Google Web API

by Rael Dornfest


In "Inventing the Future", an article for the InfoWorld CTO Forum last week in San Francisco, Tim O'Reilly writes:




Why would a company that has a large and valuable data store open it up [via XML-based Web Service APIs



My answer is a simple one: because if they don't ride the horse in the direction it's going, it will run away from them. The companies that "grasp the nettle firmly" (as my English mother likes to say) will reap the benefits of greater control over their future than those who simply wait for events to overtake them.]?





O'Reilly Emerging Technology Conference.


Rael Dornfest is a
Researcher at O'Reilly & Associates focusing on technologies just
Rael Dornfest beyond the pale. He assesses, experiments, programs, and writes for the O'Reilly network and O'Reilly publications. Dornfest is Program Chair of the O'Reilly Emerging Technology Conference, May 13-16, 2002 in Santa Clara, CA.






Consider the nettle firmly grasped. The Google Web API opens a dialogue with the developers and researchers inventing the next Internet and quite possibly shaping the future of Google itself.
By exposing its cache of over 2 billion Web pages via simple Web services, the Google Web API is a breath of fresh air in a specification-dense yet implementation-sparse arena.
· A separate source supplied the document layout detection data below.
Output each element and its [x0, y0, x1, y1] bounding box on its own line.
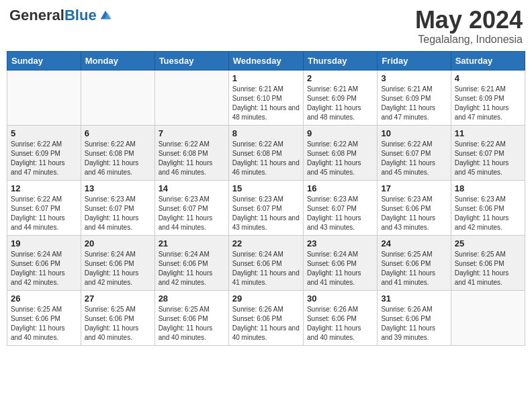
day-info: Sunrise: 6:24 AMSunset: 6:06 PMDaylight:…	[232, 250, 300, 287]
day-info: Sunrise: 6:21 AMSunset: 6:09 PMDaylight:…	[455, 85, 521, 122]
calendar-cell: 18Sunrise: 6:23 AMSunset: 6:06 PMDayligh…	[451, 180, 525, 235]
day-info: Sunrise: 6:22 AMSunset: 6:07 PMDaylight:…	[11, 195, 77, 232]
calendar-cell: 14Sunrise: 6:23 AMSunset: 6:07 PMDayligh…	[154, 180, 228, 235]
weekday-header-friday: Friday	[378, 51, 451, 70]
weekday-header-row: SundayMondayTuesdayWednesdayThursdayFrid…	[7, 51, 525, 70]
day-number: 22	[232, 238, 300, 248]
day-info: Sunrise: 6:23 AMSunset: 6:07 PMDaylight:…	[85, 195, 151, 232]
day-number: 30	[307, 293, 373, 304]
weekday-header-monday: Monday	[81, 51, 154, 70]
calendar-week-row: 26Sunrise: 6:25 AMSunset: 6:06 PMDayligh…	[7, 290, 525, 345]
day-info: Sunrise: 6:26 AMSunset: 6:06 PMDaylight:…	[381, 305, 447, 342]
day-info: Sunrise: 6:25 AMSunset: 6:06 PMDaylight:…	[159, 305, 225, 342]
calendar-cell: 29Sunrise: 6:26 AMSunset: 6:06 PMDayligh…	[228, 290, 303, 345]
calendar-cell: 5Sunrise: 6:22 AMSunset: 6:09 PMDaylight…	[7, 125, 81, 180]
calendar-cell: 3Sunrise: 6:21 AMSunset: 6:09 PMDaylight…	[378, 70, 451, 125]
calendar-cell: 13Sunrise: 6:23 AMSunset: 6:07 PMDayligh…	[81, 180, 154, 235]
day-number: 5	[11, 128, 77, 138]
day-info: Sunrise: 6:25 AMSunset: 6:06 PMDaylight:…	[381, 250, 447, 287]
calendar-cell	[451, 290, 525, 345]
day-info: Sunrise: 6:21 AMSunset: 6:10 PMDaylight:…	[232, 85, 300, 122]
day-info: Sunrise: 6:23 AMSunset: 6:07 PMDaylight:…	[159, 195, 225, 232]
calendar-cell: 6Sunrise: 6:22 AMSunset: 6:08 PMDaylight…	[81, 125, 154, 180]
day-number: 17	[381, 183, 447, 193]
calendar-week-row: 5Sunrise: 6:22 AMSunset: 6:09 PMDaylight…	[7, 125, 525, 180]
calendar-cell: 16Sunrise: 6:23 AMSunset: 6:07 PMDayligh…	[303, 180, 377, 235]
day-info: Sunrise: 6:22 AMSunset: 6:08 PMDaylight:…	[232, 140, 300, 177]
calendar-cell: 19Sunrise: 6:24 AMSunset: 6:06 PMDayligh…	[7, 235, 81, 290]
day-info: Sunrise: 6:25 AMSunset: 6:06 PMDaylight:…	[455, 250, 521, 287]
logo-general: General	[9, 7, 64, 24]
day-number: 13	[85, 183, 151, 193]
day-info: Sunrise: 6:25 AMSunset: 6:06 PMDaylight:…	[11, 305, 77, 342]
weekday-header-sunday: Sunday	[7, 51, 81, 70]
day-info: Sunrise: 6:25 AMSunset: 6:06 PMDaylight:…	[85, 305, 151, 342]
calendar-cell	[154, 70, 228, 125]
day-number: 8	[232, 128, 300, 138]
logo: GeneralBlue	[9, 7, 113, 24]
calendar-cell: 21Sunrise: 6:24 AMSunset: 6:06 PMDayligh…	[154, 235, 228, 290]
day-info: Sunrise: 6:22 AMSunset: 6:08 PMDaylight:…	[159, 140, 225, 177]
weekday-header-saturday: Saturday	[451, 51, 525, 70]
day-info: Sunrise: 6:23 AMSunset: 6:07 PMDaylight:…	[232, 195, 300, 232]
calendar-cell: 30Sunrise: 6:26 AMSunset: 6:06 PMDayligh…	[303, 290, 377, 345]
day-number: 15	[232, 183, 300, 193]
day-info: Sunrise: 6:24 AMSunset: 6:06 PMDaylight:…	[85, 250, 151, 287]
day-info: Sunrise: 6:23 AMSunset: 6:06 PMDaylight:…	[455, 195, 521, 232]
weekday-header-tuesday: Tuesday	[154, 51, 228, 70]
calendar-cell: 25Sunrise: 6:25 AMSunset: 6:06 PMDayligh…	[451, 235, 525, 290]
day-info: Sunrise: 6:22 AMSunset: 6:08 PMDaylight:…	[307, 140, 373, 177]
day-info: Sunrise: 6:21 AMSunset: 6:09 PMDaylight:…	[381, 85, 447, 122]
calendar-cell: 4Sunrise: 6:21 AMSunset: 6:09 PMDaylight…	[451, 70, 525, 125]
calendar-cell: 24Sunrise: 6:25 AMSunset: 6:06 PMDayligh…	[378, 235, 451, 290]
day-number: 11	[455, 128, 521, 138]
calendar-cell: 9Sunrise: 6:22 AMSunset: 6:08 PMDaylight…	[303, 125, 377, 180]
calendar-cell: 17Sunrise: 6:23 AMSunset: 6:06 PMDayligh…	[378, 180, 451, 235]
day-number: 9	[307, 128, 373, 138]
calendar-week-row: 1Sunrise: 6:21 AMSunset: 6:10 PMDaylight…	[7, 70, 525, 125]
calendar-week-row: 12Sunrise: 6:22 AMSunset: 6:07 PMDayligh…	[7, 180, 525, 235]
day-info: Sunrise: 6:23 AMSunset: 6:07 PMDaylight:…	[307, 195, 373, 232]
calendar-cell: 15Sunrise: 6:23 AMSunset: 6:07 PMDayligh…	[228, 180, 303, 235]
day-number: 24	[381, 238, 447, 248]
month-title: May 2024	[415, 7, 523, 34]
day-number: 27	[85, 293, 151, 304]
calendar-cell	[81, 70, 154, 125]
location: Tegalalang, Indonesia	[415, 34, 523, 46]
title-section: May 2024 Tegalalang, Indonesia	[415, 7, 523, 46]
day-number: 7	[159, 128, 225, 138]
day-info: Sunrise: 6:24 AMSunset: 6:06 PMDaylight:…	[11, 250, 77, 287]
calendar-cell: 1Sunrise: 6:21 AMSunset: 6:10 PMDaylight…	[228, 70, 303, 125]
calendar-cell: 12Sunrise: 6:22 AMSunset: 6:07 PMDayligh…	[7, 180, 81, 235]
day-number: 31	[381, 293, 447, 304]
day-info: Sunrise: 6:22 AMSunset: 6:08 PMDaylight:…	[85, 140, 151, 177]
calendar-cell: 8Sunrise: 6:22 AMSunset: 6:08 PMDaylight…	[228, 125, 303, 180]
calendar-cell: 31Sunrise: 6:26 AMSunset: 6:06 PMDayligh…	[378, 290, 451, 345]
calendar-cell: 23Sunrise: 6:24 AMSunset: 6:06 PMDayligh…	[303, 235, 377, 290]
day-number: 3	[381, 73, 447, 83]
day-number: 18	[455, 183, 521, 193]
day-number: 16	[307, 183, 373, 193]
page-header: GeneralBlue May 2024 Tegalalang, Indones…	[7, 7, 525, 46]
day-number: 19	[11, 238, 77, 248]
day-number: 6	[85, 128, 151, 138]
day-number: 26	[11, 293, 77, 304]
day-number: 2	[307, 73, 373, 83]
day-number: 25	[455, 238, 521, 248]
day-info: Sunrise: 6:23 AMSunset: 6:06 PMDaylight:…	[381, 195, 447, 232]
calendar-cell: 2Sunrise: 6:21 AMSunset: 6:09 PMDaylight…	[303, 70, 377, 125]
day-info: Sunrise: 6:26 AMSunset: 6:06 PMDaylight:…	[232, 305, 300, 342]
day-number: 21	[159, 238, 225, 248]
logo-blue: Blue	[64, 7, 97, 24]
calendar-cell	[7, 70, 81, 125]
day-number: 10	[381, 128, 447, 138]
day-info: Sunrise: 6:24 AMSunset: 6:06 PMDaylight:…	[307, 250, 373, 287]
day-number: 12	[11, 183, 77, 193]
day-info: Sunrise: 6:26 AMSunset: 6:06 PMDaylight:…	[307, 305, 373, 342]
day-info: Sunrise: 6:22 AMSunset: 6:07 PMDaylight:…	[381, 140, 447, 177]
calendar-cell: 27Sunrise: 6:25 AMSunset: 6:06 PMDayligh…	[81, 290, 154, 345]
logo-icon	[98, 8, 113, 23]
calendar-cell: 7Sunrise: 6:22 AMSunset: 6:08 PMDaylight…	[154, 125, 228, 180]
calendar-cell: 22Sunrise: 6:24 AMSunset: 6:06 PMDayligh…	[228, 235, 303, 290]
day-number: 20	[85, 238, 151, 248]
John Piscitello, Project Manager for Google Web APIs, says, "In part, we're simply responding to developers who have been asking for Google to try something like this. We also see Google Web APIs as an opportunity to collaborate with developers who have great ideas for making the web more accessible and useful."




What better way to interview potential new programming talent?




And Google offers a good lesson for others considering testing the open Web Services waters in its 1,000 search-per-day / 10 results per search limits. Opening up your data store doesn't mean opening the floodgates; there's plenty of room for embracing experimentation without simply giving everything away -- you only stand to learn.





Google software engineer Nelson Minar will be talking about "Google and Web Services" at the O'Reilly Emerging Technology Conference, May 13-16, 2002 in Santa Clara, CA.



Web Services Get Street Cred




When the story leaked last week, the path it took and people who offered up their $0.02 was a veritable who's-who of the Google API's target audience: from initial post on the ruby-talk mailing list, to Geek journal
Slashdot,
Userland's Dave Winer, Weblogger Cory Doctorow, IBM SOAP-builder Sam Ruby, and, of course, it spread rapidly through the Weblog community, evidenced by its immediate rise to #1 on DayPop.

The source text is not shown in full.